▸ **Exercise directions**
Transcribe the data that follows in full. Leave out the pictures.

▸ **Input records**
>>>>>

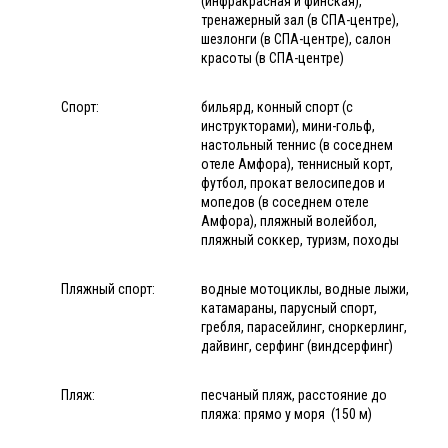
(инфракрасная и финская),
тренажерный зал (в СПА-центре),
шезлонги (в СПА-центре), салон
красоты (в СПА-центре)
Спорт:
бильярд, конный спорт (с
инструкторами), мини-гольф,
настольный теннис (в соседнем
отеле Амфора), теннисный корт,
футбол, прокат велосипедов и
мопедов (в соседнем отеле
Амфора), пляжный волейбол,
пляжный соккер, туризм, походы
Пляжный спорт:
водные мотоциклы, водные лыжи,
катамараны, парусный спорт,
гребля, парасейлинг, сноркерлинг,
дайвинг, серфинг (виндсерфинг)
Пляж:
песчаный пляж, расстояние до
пляжа: прямо у моря (150 м)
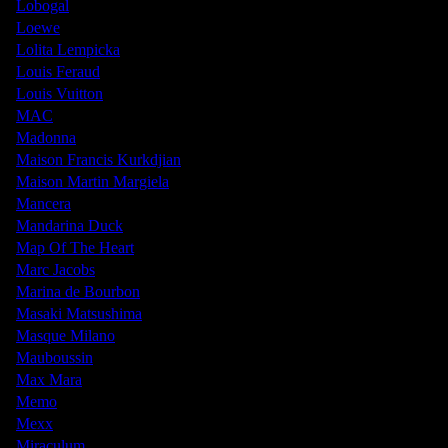
Lobogal
Loewe
Lolita Lempicka
Louis Feraud
Louis Vuitton
MAC
Madonna
Maison Francis Kurkdjian
Maison Martin Margiela
Mancera
Mandarina Duck
Map Of The Heart
Marc Jacobs
Marina de Bourbon
Masaki Matsushima
Masque Milano
Mauboussin
Max Mara
Memo
Mexx
Miraculum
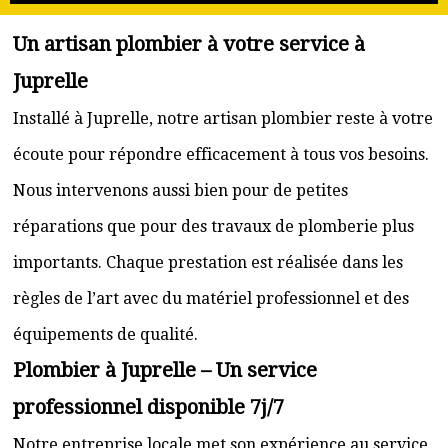
Un artisan plombier à votre service à
Juprelle
Installé à Juprelle, notre artisan plombier reste à votre
écoute pour répondre efficacement à tous vos besoins.
Nous intervenons aussi bien pour de petites
réparations que pour des travaux de plomberie plus
importants. Chaque prestation est réalisée dans les
règles de l’art avec du matériel professionnel et des
équipements de qualité.
Plombier à Juprelle – Un service
professionnel disponible 7j/7
Notre entreprise locale met son expérience au service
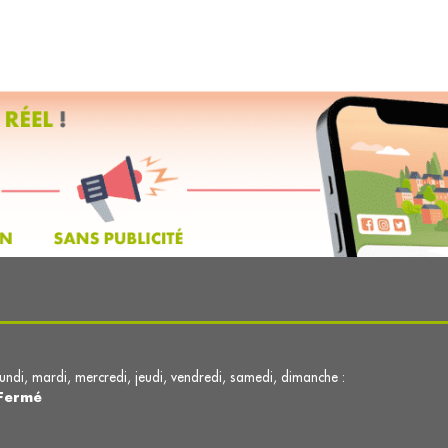
lundi, mardi, mercredi, jeudi, vendredi, samedi, dimanche :
Fermé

<<<<<

▸ **Answer section**
(инфракрасная и финская),
тренажерный зал (в СПА-центре),
шезлонги (в СПА-центре), салон
красоты (в СПА-центре)
Спорт:
бильярд, конный спорт (с
инструкторами), мини-гольф,
настольный теннис (в соседнем
отеле Амфора), теннисный корт,
футбол, прокат велосипедов и
мопедов (в соседнем отеле
Амфора), пляжный волейбол,
пляжный соккер, туризм, походы
Пляжный спорт:
водные мотоциклы, водные лыжи,
катамараны, парусный спорт,
гребля, парасейлинг, сноркерлинг,
дайвинг, серфинг (виндсерфинг)
Пляж:
песчаный пляж, расстояние до
пляжа: прямо у моря (150 м)
Lobogal
Loewe
Lolita Lempicka
Louis Feraud
Louis Vuitton
MAC
Madonna
Maison Francis Kurkdjian
Maison Martin Margiela
Mancera
Mandarina Duck
Map Of The Heart
Marc Jacobs
Marina de Bourbon
Masaki Matsushima
Masque Milano
Mauboussin
Max Mara
Memo
Mexx
Miraculum
Un artisan plombier à votre service à
Juprelle
Installé à Juprelle, notre artisan plombier reste à votre
écoute pour répondre efficacement à tous vos besoins.
Nous intervenons aussi bien pour de petites
réparations que pour des travaux de plomberie plus
importants. Chaque prestation est réalisée dans les
règles de l’art avec du matériel professionnel et des
équipements de qualité.
Plombier à Juprelle – Un service
professionnel disponible 7j/7
Notre entreprise locale met son expérience au service
lundi, mardi, mercredi, jeudi, vendredi, samedi, dimanche :
Fermé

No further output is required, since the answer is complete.